High shot: A South West Rocks player goes high to stop a Coffs Breakers attack on Saturday.
High shot: A South West Rocks player goes high to stop a Coffs Breakers attack on Saturday. Leigh Jensen

Breakers win keeps dream alive

PREMIER team Coffs Breakers kept their flickering semi-final aspirations alive by downing winless South West Rocks 34-12 at Coffs Coast Advocate Rugby Park on Saturday.

Despite the healthy margin, it was a far from impressive performance and while there’s no suggestion the side underperformed, their lack of experience was only just overshadowed by the battling Gaolers.

The home side received a mountain of possession in the first session which they didn’t always utilise and only held a 10-point margin at the break.
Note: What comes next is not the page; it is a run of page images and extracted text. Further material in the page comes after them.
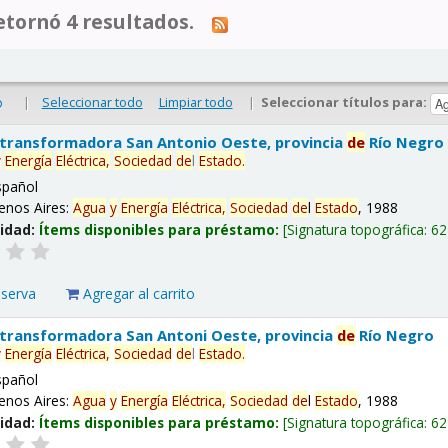
tornó 4 resultados.
|
Seleccionar todo
Limpiar todo
|
Seleccionar títulos para:
o
 transformadora San Antonio Oeste, provincia
de
Río Negro
y
Energía
Eléctrica,
Sociedad
de
l
Estado
.
spañol
enos Aires:
Agua
y
Energía
Eléctrica,
Sociedad
de
l
Estado
, 1988
lidad:
Ítems disponibles para préstamo:
Signatura topográfica:
62
eserva
Agregar al carrito
 transformadora San Antoni Oeste, provincia
de
Río Negro
y
Energía
Eléctrica,
Sociedad
de
l
Estado
.
spañol
enos Aires:
Agua
y
Energía
Eléctrica,
Sociedad
de
l
Estado
, 1988
lidad:
Ítems disponibles para préstamo:
Signatura topográfica:
62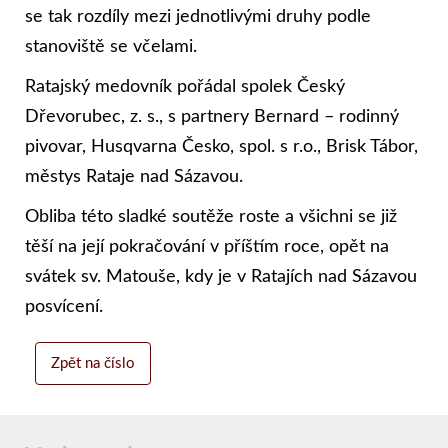
se tak rozdíly mezi jednotlivými druhy podle
stanoviště se včelami.
Ratajský medovník pořádal spolek Český
Dřevorubec, z. s., s partnery Bernard – rodinný
pivovar, Husqvarna Česko, spol. s r.o., Brisk Tábor,
městys Rataje nad Sázavou.
Obliba této sladké soutěže roste a všichni se již
těší na její pokračování v příštím roce, opět na
svátek sv. Matouše, kdy je v Ratajích nad Sázavou
posvícení.
Zpět na číslo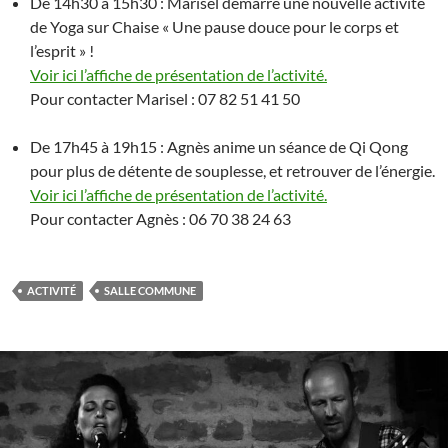
De 14h30 à 15h30 : Marisel démarre une nouvelle activité
de Yoga sur Chaise « Une pause douce pour le corps et
l’esprit » !
Voir ici l’affiche de présentation de l’activité.
Pour contacter Marisel : 07 82 51 41 50
De 17h45 à 19h15 : Agnès anime un séance de Qi Qong
pour plus de détente de souplesse, et retrouver de l’énergie.
Voir ici l’affiche de présentation de l’activité.
Pour contacter Agnès : 06 70 38 24 63
ACTIVITÉ
SALLE COMMUNE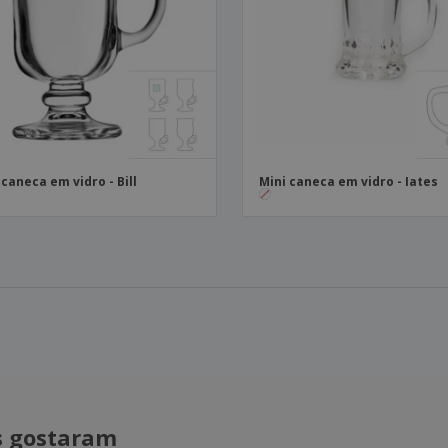
 caneca em vidro - Bill
Mini caneca em vidro - Iates
is gostaram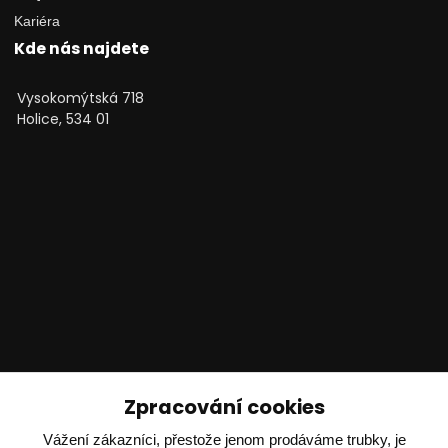
Kariéra
Kde nás najdete
Vysokomýtská 718
Holice, 534 01
Technické poradenství
Zpracování cookies
Vážení zákazníci, přestože jenom prodáváme trubky, je
Ing. Adam Dvořák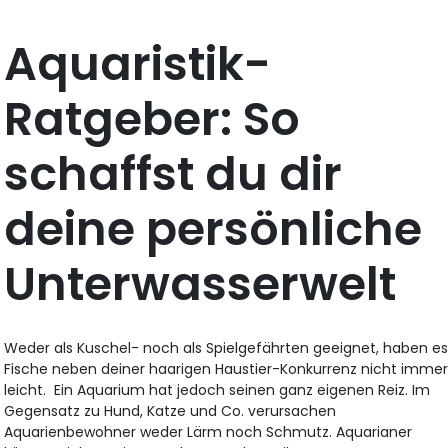
Aquaristik-
Ratgeber: So
schaffst du dir
deine persönliche
Unterwasserwelt
Weder als Kuschel- noch als Spielgefährten geeignet, haben e
Fische neben deiner haarigen Haustier-Konkurrenz nicht imme
leicht. Ein Aquarium hat jedoch seinen ganz eigenen Reiz. Im
Gegensatz zu Hund, Katze und Co. verursachen
Aquarienbewohner weder Lärm noch Schmutz. Aquarianer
After the half-time rev-up they did start to fully take control and crossed three times, with the Rocks getting their only second-half points from a converted try in the dying stages.

Meanwhile, Coffs Crushers waited too long to make Port Macquarie fight for their victory, eventually going down 36-12 as the Pirates gave notice it will take almost a miracle in 2010 to stop them adding their name to the premiership shield.

Arguably the game slipped away in the period between Port’s second and third tries, when Coffs fell into the trap of playing frantic catch-up football, whereas the Pirates kept pulling back on the reins and engineering a pattern of play more suited to their requirements.

And in the same passage, Breakers’ fortunes hit the skids when nothing they did, from line-out throws to interpretation of the off-side rules, seemed to please the match officials.

“I believe whether the calls are good or bad, it’s up to the team to lift every time and overcome that,” captain-coach Craig Landrigan remarked.

“We have to move on and actually dominate the play again.”

Landrigan agreed the Pirates managed to set the pace by maintaining the attitude of control freaks and his side played right into their hands with a slow getaway.

To their credit Crushers kept persisting and while they broke the stranglehold late in the match, the bird had flown.

“Pirates are where they want to be at this time of year, while we’re not quite there,” Landrigan said.

“That last half hour we slowly turned the game around and made inroads and showed where we have to be every week from the start of the game. The two tries late in the match looked fantastic and showed what our potential is.”

Somewhat frustrated by his side’s ability to get over-enthusiastic when settled play might achieve better results, the coach is working on getting his men to concentrate on their undisputed strengths.